November 27 marks the beginning of Advent, four weeks of prayerful preparation for Christmas. In many parts of the world, it’s customary to decorate one’s door with an evergreen wreath during the seasons of Advent and Christmas. Many Christian Churches and homes also maintain the tradition of an Advent wreath, an evergreen wreath decorated with four candles: three violet and one pink.

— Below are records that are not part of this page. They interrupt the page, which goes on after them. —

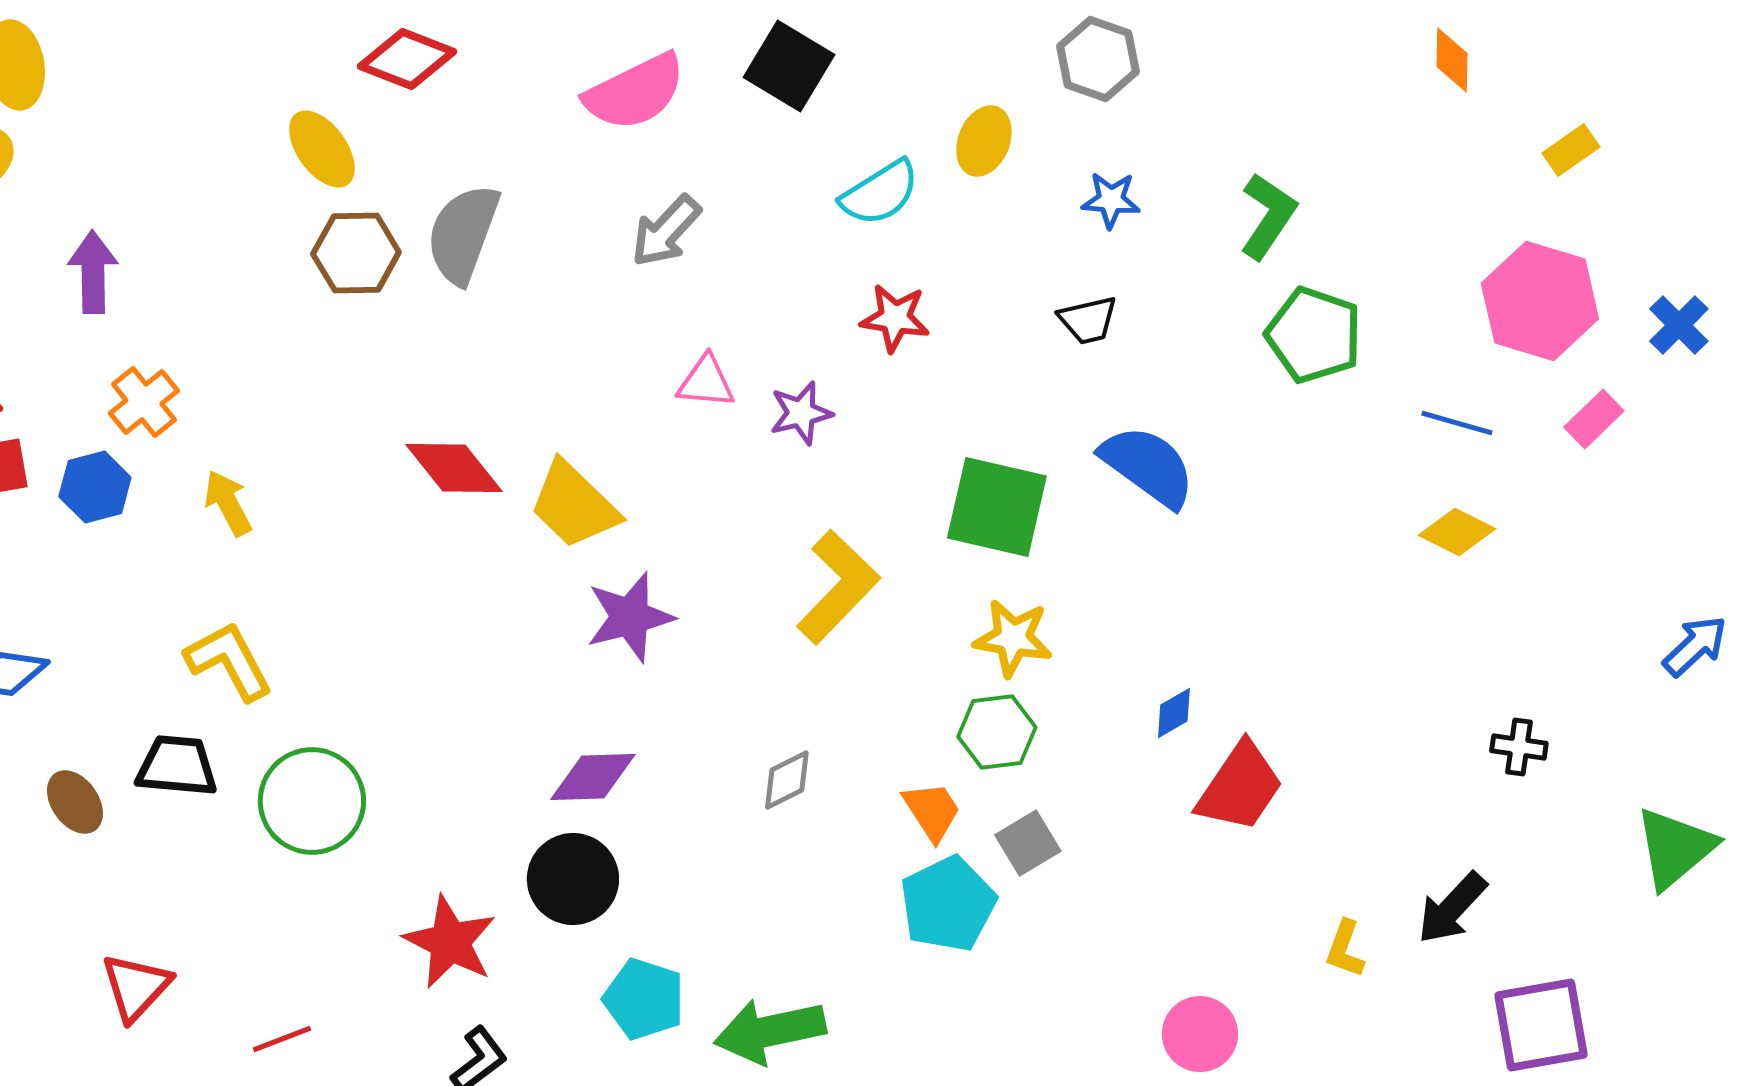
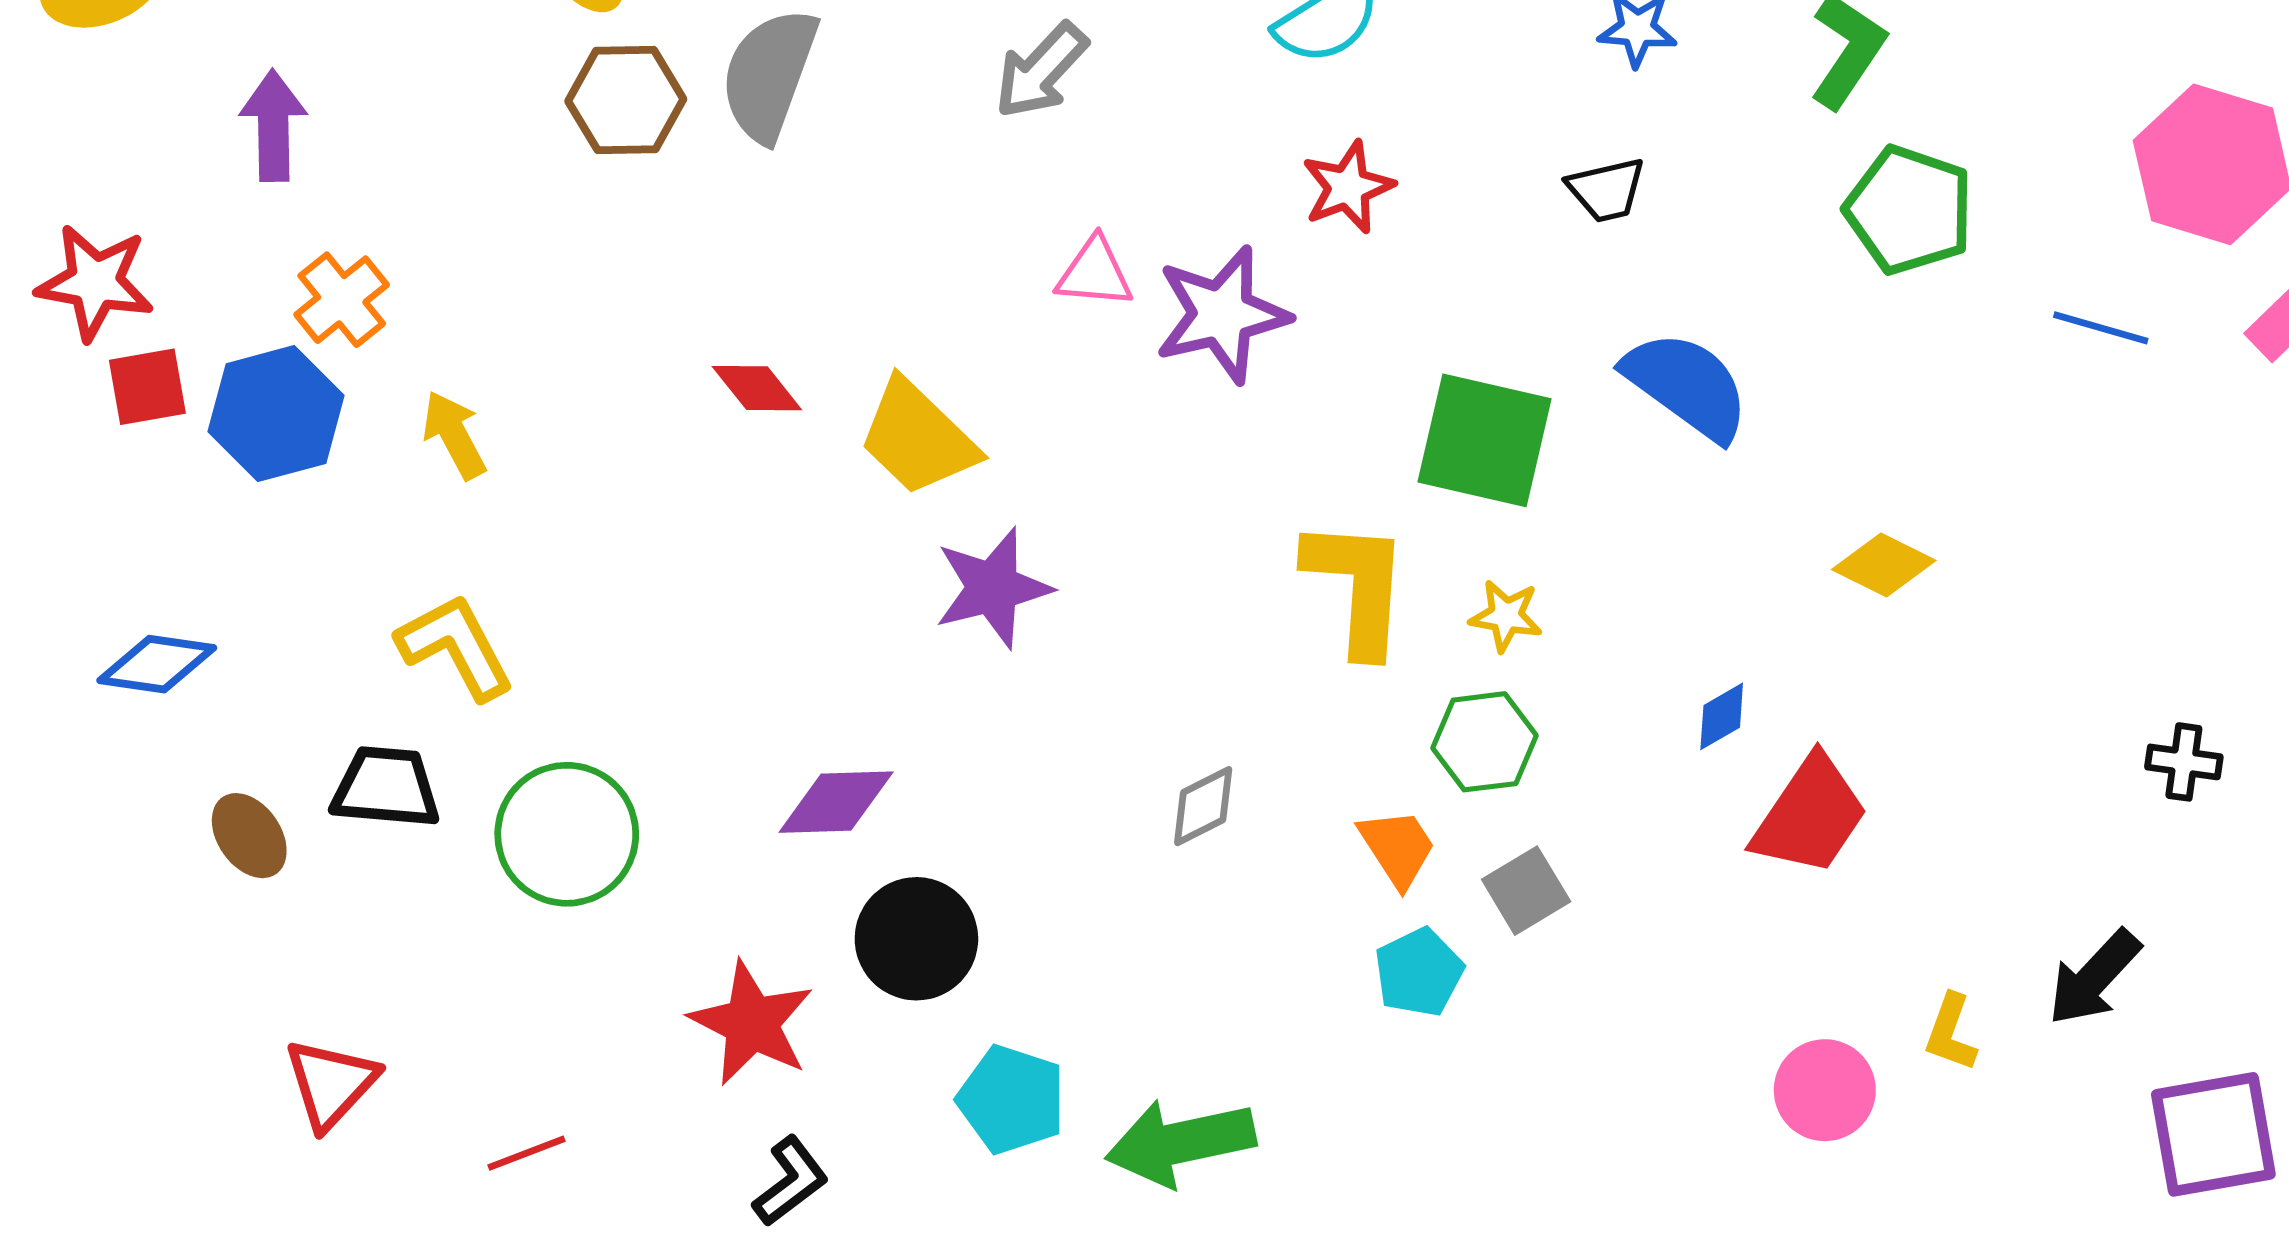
red star: (895, 318) -> (1348, 187), turned -30
purple star: (801, 413) -> (1222, 314), size x1.6
red diamond: (454, 468) -> (757, 388), size x0.7
blue hexagon: (95, 487) -> (276, 414), size x1.4
yellow diamond: (1457, 532) -> (1884, 565), moved
yellow L-shape: (838, 587) -> (1357, 586), moved, turned -40
yellow star: (1013, 638) -> (1506, 616), size x0.7
purple diamond: (593, 777) -> (836, 802), moved
cyan pentagon: (948, 904) -> (1419, 972), size x0.7
pink circle: (1200, 1034) -> (1825, 1090), moved

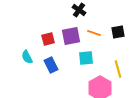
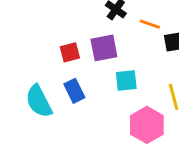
orange line: (94, 33) -> (150, 24), moved
cyan semicircle: (27, 57) -> (39, 101), moved, size x1.6

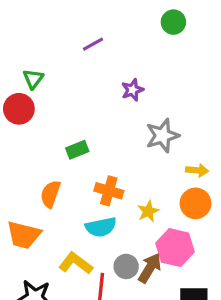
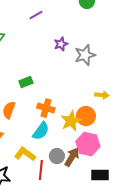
gray star: (162, 136) -> (85, 55), moved
orange circle: (195, 203) -> (86, 116), moved
yellow star: (148, 211) -> (71, 121), size x1.5
cyan semicircle: (101, 227) -> (41, 131), turned -42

The first Advent wreath was invented by Johann Hinrich Wichtern, a Protestant pastor in Hamburg Germany, around 1840. The Advent wreath was originally two feet in diameter, and had 28 candles, four white for Sundays, and 24 red for the weekdays. Over the course of nearly 100 years, the wreath was simplified to four candles, and began to follow the Catholic liturgical colors for the Sundays of Advent: violet except for the third Sunday, which was rose-colored for Gaudete Sunday, symbolizing the hopeful anticipation of a season half completed.
In some traditions, the candles have names. The first is the prophets’ candle, the second is the Bethlehem candle. The third is the shepherds’ candle, and the fourth is called the Angels’ candle. There are a variety of prayers and brief prayer ser-vices associated with the Advent wreath.
Like a traditional Advent Calendar, with its little doors that open one for each day, the Advent wreath is a means of marking time, in a season that is all about anticipation and hope. It’s also a way of connecting a family’s prayer at home with the community’s liturgical prayer on Sunday.